What to do:
Write out exactly the lines that run from the one containing "15600 Boisset" to the end of the entries below, with both end lines included.

Entries taken from a collection:
= Beginning of Section =
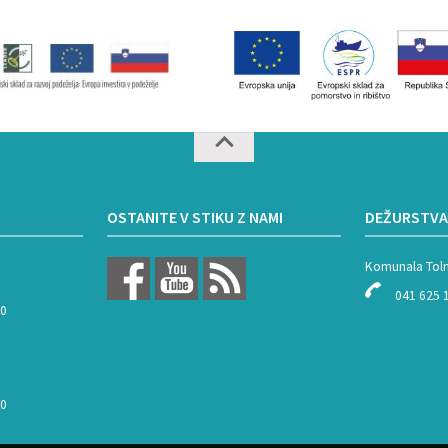
OSTANITE V STIKU Z NAMI
DEŽURSTVA
Komunala Tol
041 625 
00
00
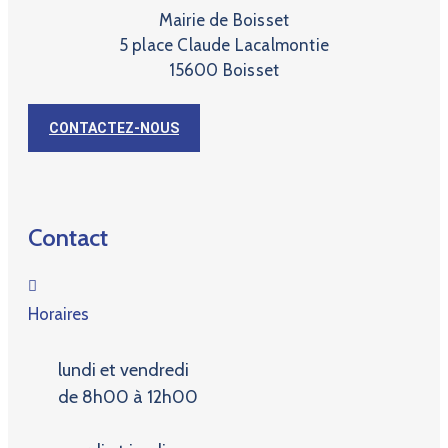
Mairie de Boisset
5 place Claude Lacalmontie
15600 Boisset
CONTACTEZ-NOUS
Contact
Horaires
lundi et vendredi
de 8h00 à 12h00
= End of Section =
The answer:
15600 Boisset
CONTACTEZ-NOUS
Contact
Horaires
lundi et vendredi
de 8h00 à 12h00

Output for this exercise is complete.